Common yeast causes include:
- high pH levels in the body
- clothes that retain body heat and moisture
- reactions to antibiotics
- elevated blood sugar
- hormonal changes at puberty or menopause.
However, an equally common but less recognized factor is the result of destroying good bacteria in the body. Yeast causes have these culprits:
Often an antibiotic is prescribed by your dentist before or after a tooth extraction. This antibiotic not only kills the unwanted bacteria in your body, but can also kill the “good” bacteria in your mouth. The power of your immune system is weakened. Before you know what’s happened you develop thrush or other common yeast maladies. Yeast fungus thrives in the moisture and warmth of non-cotton, skin tight, or dirty clothes. Unbleached, white cotton underwear and loose fitting clothing deter the dual culprits of moisture and warmth. Never wear damp or soiled underwear to bed. Think dirty diaper and you will understand. Yeast may be an uninvited guest.

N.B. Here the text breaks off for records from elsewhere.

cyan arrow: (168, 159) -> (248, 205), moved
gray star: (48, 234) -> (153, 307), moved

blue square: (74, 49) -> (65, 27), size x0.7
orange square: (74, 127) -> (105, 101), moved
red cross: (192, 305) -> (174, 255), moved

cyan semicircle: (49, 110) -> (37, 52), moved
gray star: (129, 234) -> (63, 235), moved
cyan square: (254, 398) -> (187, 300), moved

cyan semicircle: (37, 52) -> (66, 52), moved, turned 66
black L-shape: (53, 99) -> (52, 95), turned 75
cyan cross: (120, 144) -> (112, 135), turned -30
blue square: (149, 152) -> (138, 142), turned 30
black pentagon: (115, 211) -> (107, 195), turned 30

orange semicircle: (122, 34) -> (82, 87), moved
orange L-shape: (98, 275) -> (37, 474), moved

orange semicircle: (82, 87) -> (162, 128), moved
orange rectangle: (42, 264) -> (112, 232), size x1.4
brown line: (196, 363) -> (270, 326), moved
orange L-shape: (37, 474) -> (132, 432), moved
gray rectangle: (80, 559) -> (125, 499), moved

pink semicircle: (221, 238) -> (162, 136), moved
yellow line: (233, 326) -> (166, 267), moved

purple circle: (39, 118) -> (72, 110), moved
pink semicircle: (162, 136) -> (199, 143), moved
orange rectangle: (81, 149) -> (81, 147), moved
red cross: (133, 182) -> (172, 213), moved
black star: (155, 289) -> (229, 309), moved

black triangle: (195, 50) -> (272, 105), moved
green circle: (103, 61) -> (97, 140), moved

Allergic reactions are another kind of culprit of yeast causes. Some odor-causing bacteria that are eliminated by under-arm deodorants happen to be good bacteria. Guess what moves in when they are gone. Yeast! Certain brands of soap not only contain strong chemicals but are disruptive to the vaginal area, and can damage mucus membranes. This is a prime yeast cause. Avoid bathing in soapy bathwater. Perfumed artistic toilet paper can also kill good bacteria and open the door to yeast. Do not use scented or dyed toilet paper, if you are prone to recurring yeast infections. Many laundry detergents and fabric softeners have allergenic dyes and perfumes that remain in washed clothing even after a normal rinsing. This residue may smell nice but it can kill the good bacteria and leave you vulnerable to yeast. Additives in bubble baths or bath salts, scented tampons or sanitary pads, even feminine deodorant sprays, all these can also kill good bacteria and become a yeast cause culprit.

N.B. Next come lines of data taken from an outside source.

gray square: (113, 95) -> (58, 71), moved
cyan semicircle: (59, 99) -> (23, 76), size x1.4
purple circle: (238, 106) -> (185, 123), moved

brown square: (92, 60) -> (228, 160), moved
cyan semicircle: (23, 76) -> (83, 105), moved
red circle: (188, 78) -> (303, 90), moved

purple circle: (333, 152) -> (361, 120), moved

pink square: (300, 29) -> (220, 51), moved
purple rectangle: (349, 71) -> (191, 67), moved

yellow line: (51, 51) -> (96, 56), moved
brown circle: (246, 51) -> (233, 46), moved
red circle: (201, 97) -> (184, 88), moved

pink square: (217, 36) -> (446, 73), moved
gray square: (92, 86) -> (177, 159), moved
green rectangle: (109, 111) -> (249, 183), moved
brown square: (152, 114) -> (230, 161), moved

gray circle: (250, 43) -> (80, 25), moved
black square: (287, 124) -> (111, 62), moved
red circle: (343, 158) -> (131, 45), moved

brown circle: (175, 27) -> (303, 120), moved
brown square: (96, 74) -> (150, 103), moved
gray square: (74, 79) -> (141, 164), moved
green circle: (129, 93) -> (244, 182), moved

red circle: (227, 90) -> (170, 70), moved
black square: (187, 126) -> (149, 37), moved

High levels of sugar and fat may be the culprits in recurring yeast infections. Rising levels of obesity and yeast infections in the US seem to support this. However most of the evidence is anecdotal—not based on clinical studies. Some prominent dieticians are now recommending a specialized diet as a defense against yeast infection. Instead of eating a lot of the simple carbohydrates found in sweets, processed foods, and most items served by fast food restaurants; eat more complex carbohydrates found in fresh vegetables, and unprocessed grains. According to nutritionists, this diet not only improves your body’s ability to fight off yeast infections, it improves your metabolism and you lose weight without feeling hungry all day.

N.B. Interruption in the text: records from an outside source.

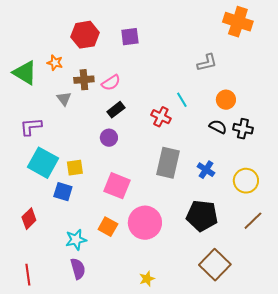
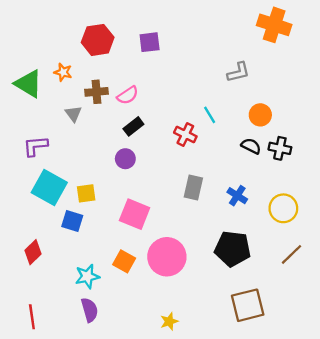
gray rectangle: (168, 163) -> (193, 188), size x0.7
brown square: (215, 265) -> (248, 305), turned 32

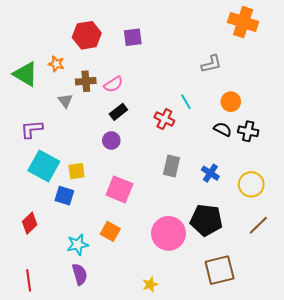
pink circle: (167, 257) -> (169, 233), moved

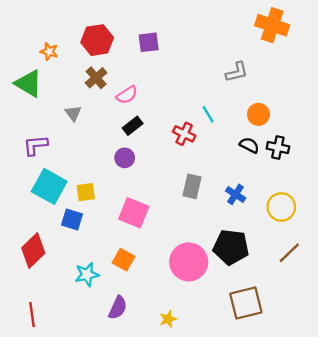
orange star: (56, 64) -> (49, 51), moved
brown cross: (86, 81) -> (96, 78), moved, turned -36
red diamond: (30, 223) -> (33, 250), size x1.4
purple semicircle: (80, 274) -> (118, 308), moved, turned 40

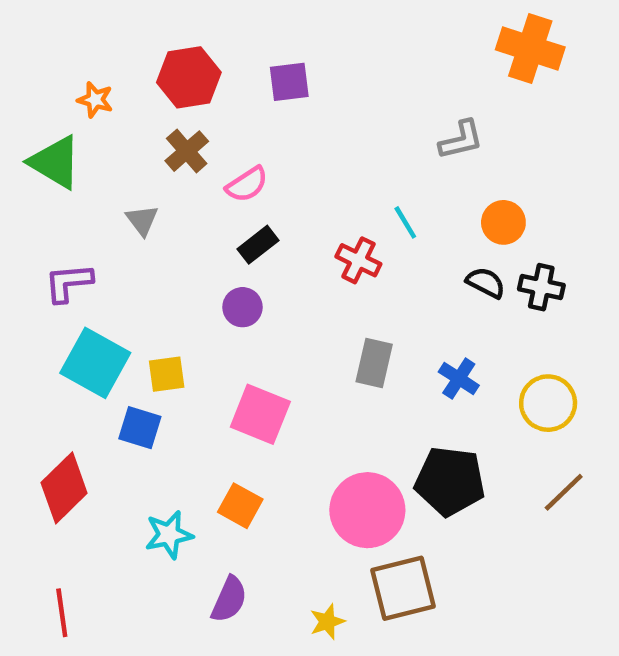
brown square: (246, 303) -> (403, 588), moved

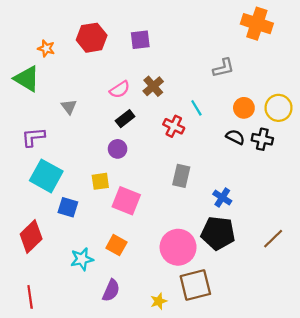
brown cross: (187, 151) -> (153, 86), moved
yellow square: (167, 374) -> (100, 181), moved
blue cross: (459, 379) -> (222, 198), moved
yellow circle: (548, 403) -> (279, 108), moved

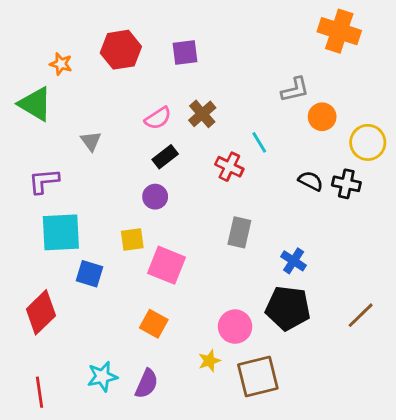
orange circle: (244, 108) -> (322, 117), moved
cyan square: (46, 176) -> (61, 232), turned -32
pink circle: (178, 247) -> (235, 327), size x0.7
cyan star: (82, 259) -> (102, 377), moved
yellow star: (159, 301) -> (209, 361), moved

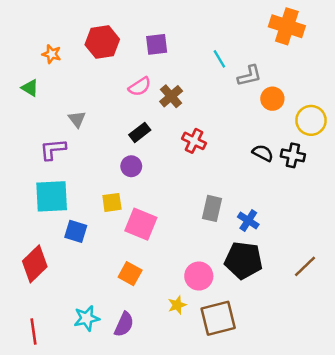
green triangle: (35, 104) -> (30, 88), size x0.6
pink semicircle: (158, 118) -> (140, 87), moved
cyan line: (259, 142) -> (219, 59), moved
purple L-shape: (44, 181) -> (53, 149), moved
gray rectangle: (239, 232) -> (212, 208), moved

Because both men and women can receive and give yeast infections current thinking is that sexual transmission is a yeast cause. Candida is often transmitted between people by direct contact. But the symptoms are less obvious for men. When either partner succumbs to a yeast infection, the best way to avoid passing it to the other is to abstain from sex until it is completely cured. Condoms may prevent transmission of diseases passed by body fluids, but yeast is not so limited. It can pass from one partner to the other just by touching towels, bed sheets, or items of clothing that have not been thoroughly washed and properly dried.